I'm not 100% sure, but it sounds like you want to solve the Britney Spears problem—finding an item that makes up a certain fraction of a sample using constant memory.

Here is a statement of the problem in English, with a sketch of the solution:

… from a 2002 article by Erik D. Demaine of MIT and Alejandro López-Ortiz and J. Ian Munro of the University of Waterloo in Canada. Demaine and his colleagues have extended the algorithm to cover a more-general problem: Given a stream of length n, identify a set of size m that includes all the elements occurring with a frequency greater than n /( m +1). (In the case of m =1, this reduces to the majority problem.) The extended algorithm requires m registers for the candidate elements as well as m counters. The basic scheme of operation is analogous to that of the majority algorithm. When a stream ele­ment matches one of the candidates, the corresponding counter is incremented; when there is no match to any candidate, all of the counters are decremented; if a counter is at 0, the associated candidate is replaced by a new element from the stream.

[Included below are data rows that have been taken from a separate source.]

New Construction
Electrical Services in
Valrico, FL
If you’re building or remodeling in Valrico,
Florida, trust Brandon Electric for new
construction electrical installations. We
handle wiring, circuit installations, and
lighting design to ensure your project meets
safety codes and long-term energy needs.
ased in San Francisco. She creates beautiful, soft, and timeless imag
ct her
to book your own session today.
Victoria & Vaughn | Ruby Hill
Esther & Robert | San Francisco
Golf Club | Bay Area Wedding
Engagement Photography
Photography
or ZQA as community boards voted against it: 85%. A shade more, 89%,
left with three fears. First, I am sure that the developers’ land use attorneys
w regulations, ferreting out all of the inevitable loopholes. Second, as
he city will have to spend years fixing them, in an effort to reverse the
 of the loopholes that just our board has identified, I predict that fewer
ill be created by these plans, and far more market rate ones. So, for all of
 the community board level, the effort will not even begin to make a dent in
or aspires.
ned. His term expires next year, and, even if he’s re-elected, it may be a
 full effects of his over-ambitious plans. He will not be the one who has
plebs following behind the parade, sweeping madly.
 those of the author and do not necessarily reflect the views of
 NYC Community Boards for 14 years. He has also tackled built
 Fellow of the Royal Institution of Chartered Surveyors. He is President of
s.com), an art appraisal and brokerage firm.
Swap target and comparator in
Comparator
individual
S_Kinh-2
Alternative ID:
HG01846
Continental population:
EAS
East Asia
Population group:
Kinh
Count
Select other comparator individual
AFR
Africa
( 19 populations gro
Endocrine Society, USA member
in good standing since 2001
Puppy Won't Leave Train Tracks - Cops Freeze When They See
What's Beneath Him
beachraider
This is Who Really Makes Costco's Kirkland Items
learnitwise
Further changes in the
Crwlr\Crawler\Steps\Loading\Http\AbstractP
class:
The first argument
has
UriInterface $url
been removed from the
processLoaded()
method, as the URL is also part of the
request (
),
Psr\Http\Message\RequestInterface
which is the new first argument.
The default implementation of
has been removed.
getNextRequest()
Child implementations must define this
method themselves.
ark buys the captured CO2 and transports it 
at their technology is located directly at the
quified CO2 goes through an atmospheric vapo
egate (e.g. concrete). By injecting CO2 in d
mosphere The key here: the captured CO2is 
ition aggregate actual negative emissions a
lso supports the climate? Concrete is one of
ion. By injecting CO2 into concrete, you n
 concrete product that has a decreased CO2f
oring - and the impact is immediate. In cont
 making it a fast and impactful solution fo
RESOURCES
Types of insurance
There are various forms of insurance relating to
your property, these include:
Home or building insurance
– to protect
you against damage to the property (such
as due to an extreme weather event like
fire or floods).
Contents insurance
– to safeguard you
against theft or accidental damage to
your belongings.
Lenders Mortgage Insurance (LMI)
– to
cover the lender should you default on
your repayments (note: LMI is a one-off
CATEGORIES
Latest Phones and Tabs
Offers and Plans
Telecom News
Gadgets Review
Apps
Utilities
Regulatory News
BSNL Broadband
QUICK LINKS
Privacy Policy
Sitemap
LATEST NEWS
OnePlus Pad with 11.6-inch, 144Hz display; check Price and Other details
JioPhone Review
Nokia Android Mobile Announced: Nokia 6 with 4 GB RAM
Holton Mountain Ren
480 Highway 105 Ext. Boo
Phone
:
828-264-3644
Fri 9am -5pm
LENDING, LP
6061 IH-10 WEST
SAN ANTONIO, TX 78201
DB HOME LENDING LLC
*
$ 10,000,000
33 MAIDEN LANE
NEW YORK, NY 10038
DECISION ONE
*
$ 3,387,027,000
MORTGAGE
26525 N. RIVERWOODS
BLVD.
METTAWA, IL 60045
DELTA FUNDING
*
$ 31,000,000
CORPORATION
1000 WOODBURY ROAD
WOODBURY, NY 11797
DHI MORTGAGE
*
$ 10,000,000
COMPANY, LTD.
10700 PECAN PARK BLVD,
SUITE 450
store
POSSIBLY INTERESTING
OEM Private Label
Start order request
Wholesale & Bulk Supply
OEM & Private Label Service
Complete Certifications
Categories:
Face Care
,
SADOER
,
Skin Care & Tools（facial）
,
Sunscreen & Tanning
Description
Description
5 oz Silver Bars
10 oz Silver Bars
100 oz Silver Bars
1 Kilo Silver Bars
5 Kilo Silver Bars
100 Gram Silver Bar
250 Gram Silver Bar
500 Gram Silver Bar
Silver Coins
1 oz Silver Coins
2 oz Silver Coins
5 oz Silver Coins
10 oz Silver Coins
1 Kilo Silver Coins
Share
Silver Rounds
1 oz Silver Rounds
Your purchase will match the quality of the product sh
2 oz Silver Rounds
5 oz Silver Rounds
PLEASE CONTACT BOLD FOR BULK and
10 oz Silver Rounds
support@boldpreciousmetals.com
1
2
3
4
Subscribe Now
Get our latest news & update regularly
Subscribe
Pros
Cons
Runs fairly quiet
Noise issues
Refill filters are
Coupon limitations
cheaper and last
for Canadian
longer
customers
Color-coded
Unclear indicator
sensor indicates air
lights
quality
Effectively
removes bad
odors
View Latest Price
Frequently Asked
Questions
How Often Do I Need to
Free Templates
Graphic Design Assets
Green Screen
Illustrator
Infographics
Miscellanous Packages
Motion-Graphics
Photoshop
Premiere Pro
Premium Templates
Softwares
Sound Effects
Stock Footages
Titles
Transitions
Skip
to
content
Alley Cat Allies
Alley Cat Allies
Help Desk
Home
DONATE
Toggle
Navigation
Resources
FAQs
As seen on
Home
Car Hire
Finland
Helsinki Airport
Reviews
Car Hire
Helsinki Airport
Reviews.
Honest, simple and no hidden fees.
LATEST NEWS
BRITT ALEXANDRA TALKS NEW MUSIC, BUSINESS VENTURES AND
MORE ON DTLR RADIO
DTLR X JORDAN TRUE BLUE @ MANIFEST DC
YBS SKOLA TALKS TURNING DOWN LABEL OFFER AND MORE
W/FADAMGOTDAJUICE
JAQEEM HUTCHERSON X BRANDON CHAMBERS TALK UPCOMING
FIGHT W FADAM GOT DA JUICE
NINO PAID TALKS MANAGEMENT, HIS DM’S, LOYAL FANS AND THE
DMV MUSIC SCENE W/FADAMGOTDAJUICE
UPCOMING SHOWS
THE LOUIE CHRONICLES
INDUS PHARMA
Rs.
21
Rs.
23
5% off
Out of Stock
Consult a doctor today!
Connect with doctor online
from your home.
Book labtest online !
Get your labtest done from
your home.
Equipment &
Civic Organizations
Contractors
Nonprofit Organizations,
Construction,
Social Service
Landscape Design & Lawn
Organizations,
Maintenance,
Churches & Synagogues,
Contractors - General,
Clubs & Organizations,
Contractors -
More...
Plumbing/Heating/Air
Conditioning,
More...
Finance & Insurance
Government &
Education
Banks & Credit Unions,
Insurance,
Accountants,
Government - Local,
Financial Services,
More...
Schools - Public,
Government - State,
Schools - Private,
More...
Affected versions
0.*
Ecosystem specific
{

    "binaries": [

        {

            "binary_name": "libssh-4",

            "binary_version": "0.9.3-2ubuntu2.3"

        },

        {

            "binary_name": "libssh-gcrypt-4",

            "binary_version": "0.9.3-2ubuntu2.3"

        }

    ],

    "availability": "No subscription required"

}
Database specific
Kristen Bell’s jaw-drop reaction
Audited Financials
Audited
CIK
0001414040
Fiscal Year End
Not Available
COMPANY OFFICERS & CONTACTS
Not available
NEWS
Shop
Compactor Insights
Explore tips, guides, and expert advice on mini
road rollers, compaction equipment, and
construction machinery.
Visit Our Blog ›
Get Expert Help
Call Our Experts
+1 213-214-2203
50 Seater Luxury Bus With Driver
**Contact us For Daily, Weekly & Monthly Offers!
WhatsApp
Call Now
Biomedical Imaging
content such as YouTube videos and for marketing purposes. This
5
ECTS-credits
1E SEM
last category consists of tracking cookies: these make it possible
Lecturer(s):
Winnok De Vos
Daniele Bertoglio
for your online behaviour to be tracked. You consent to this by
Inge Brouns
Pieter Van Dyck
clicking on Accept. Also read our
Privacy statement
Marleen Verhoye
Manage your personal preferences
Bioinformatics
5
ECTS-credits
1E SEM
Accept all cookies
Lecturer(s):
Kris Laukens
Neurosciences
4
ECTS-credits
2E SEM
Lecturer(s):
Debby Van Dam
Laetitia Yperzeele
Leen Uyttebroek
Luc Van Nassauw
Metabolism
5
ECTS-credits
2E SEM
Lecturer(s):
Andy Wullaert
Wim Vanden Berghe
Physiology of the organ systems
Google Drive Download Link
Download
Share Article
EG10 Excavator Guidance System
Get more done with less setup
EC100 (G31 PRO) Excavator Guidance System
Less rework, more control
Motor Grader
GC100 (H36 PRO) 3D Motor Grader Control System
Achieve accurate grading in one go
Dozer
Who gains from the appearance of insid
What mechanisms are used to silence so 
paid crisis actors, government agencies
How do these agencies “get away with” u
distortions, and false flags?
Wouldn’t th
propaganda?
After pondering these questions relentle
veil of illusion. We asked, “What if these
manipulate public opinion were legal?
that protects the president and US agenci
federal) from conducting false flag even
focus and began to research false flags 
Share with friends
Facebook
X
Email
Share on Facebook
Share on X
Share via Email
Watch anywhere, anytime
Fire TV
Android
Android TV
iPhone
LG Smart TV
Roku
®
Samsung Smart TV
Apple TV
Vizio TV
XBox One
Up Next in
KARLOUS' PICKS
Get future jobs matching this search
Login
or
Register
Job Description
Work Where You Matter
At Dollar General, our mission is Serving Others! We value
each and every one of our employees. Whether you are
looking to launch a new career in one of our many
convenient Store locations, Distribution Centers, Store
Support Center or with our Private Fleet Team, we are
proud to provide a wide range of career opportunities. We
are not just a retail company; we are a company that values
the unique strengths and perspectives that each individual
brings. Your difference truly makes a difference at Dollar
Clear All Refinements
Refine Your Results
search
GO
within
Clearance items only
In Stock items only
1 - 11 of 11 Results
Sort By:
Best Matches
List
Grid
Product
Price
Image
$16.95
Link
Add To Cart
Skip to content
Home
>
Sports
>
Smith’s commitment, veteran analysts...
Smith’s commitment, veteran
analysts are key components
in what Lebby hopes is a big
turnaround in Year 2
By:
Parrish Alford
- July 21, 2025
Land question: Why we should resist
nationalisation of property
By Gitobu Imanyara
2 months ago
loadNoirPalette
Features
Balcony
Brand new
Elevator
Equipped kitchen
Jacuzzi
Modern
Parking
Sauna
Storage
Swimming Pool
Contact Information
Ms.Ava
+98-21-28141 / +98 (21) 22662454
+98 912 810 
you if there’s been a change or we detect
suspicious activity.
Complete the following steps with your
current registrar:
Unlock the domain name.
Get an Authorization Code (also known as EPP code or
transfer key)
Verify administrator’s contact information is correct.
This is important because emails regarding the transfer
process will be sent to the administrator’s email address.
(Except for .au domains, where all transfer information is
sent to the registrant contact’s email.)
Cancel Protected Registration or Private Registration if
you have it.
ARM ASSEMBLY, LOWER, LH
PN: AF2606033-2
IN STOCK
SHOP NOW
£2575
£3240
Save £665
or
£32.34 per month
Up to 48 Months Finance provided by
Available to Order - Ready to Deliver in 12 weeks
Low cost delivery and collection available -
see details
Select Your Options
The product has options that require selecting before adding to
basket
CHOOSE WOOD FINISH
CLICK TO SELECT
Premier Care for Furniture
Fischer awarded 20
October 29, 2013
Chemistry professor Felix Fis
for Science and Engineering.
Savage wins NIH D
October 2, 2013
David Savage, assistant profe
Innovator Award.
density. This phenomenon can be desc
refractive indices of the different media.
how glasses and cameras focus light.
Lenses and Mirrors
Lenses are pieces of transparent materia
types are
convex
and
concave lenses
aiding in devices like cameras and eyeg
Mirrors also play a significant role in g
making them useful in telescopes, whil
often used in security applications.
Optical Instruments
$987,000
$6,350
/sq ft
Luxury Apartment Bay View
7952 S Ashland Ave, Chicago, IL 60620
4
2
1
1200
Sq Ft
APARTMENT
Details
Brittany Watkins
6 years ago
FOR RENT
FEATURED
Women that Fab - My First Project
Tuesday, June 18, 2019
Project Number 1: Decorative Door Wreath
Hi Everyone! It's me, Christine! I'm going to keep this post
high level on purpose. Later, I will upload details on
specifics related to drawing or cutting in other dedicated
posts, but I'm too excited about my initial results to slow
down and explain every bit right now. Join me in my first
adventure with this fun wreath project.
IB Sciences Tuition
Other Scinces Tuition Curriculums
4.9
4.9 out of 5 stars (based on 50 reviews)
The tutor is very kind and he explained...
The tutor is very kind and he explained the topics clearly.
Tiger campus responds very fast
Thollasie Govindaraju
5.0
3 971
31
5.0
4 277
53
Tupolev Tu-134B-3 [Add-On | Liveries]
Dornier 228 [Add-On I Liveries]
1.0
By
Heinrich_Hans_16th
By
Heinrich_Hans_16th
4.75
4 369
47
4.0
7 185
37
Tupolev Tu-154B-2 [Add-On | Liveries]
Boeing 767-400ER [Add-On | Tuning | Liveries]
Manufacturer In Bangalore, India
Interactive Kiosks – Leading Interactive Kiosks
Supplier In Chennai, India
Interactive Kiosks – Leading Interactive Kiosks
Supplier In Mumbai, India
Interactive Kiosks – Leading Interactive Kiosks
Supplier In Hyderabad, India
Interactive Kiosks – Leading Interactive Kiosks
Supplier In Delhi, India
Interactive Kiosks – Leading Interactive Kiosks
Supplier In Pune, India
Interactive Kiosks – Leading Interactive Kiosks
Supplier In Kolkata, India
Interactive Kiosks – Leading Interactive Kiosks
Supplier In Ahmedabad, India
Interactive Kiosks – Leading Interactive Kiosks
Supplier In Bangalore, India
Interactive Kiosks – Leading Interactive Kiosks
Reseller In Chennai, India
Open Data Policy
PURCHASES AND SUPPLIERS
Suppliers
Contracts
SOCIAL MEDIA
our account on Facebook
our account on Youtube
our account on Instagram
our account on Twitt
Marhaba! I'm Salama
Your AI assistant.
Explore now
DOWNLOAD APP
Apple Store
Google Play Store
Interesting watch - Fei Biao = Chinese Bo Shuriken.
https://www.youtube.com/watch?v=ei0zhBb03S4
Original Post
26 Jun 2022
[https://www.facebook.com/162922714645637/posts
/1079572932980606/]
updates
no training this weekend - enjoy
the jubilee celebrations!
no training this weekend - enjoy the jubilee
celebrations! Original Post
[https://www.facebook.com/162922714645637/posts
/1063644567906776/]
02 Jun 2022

A simple O(n) algorithm would be to keep a hashed map from the number found to the number of instances found. Using a hashed map is important for maintaining O(n). The, a final pass over the map will reveal the answers. This pass is also O(n) since the worst case scenario is that every element appeared only once and hence the map is the same size as the original array.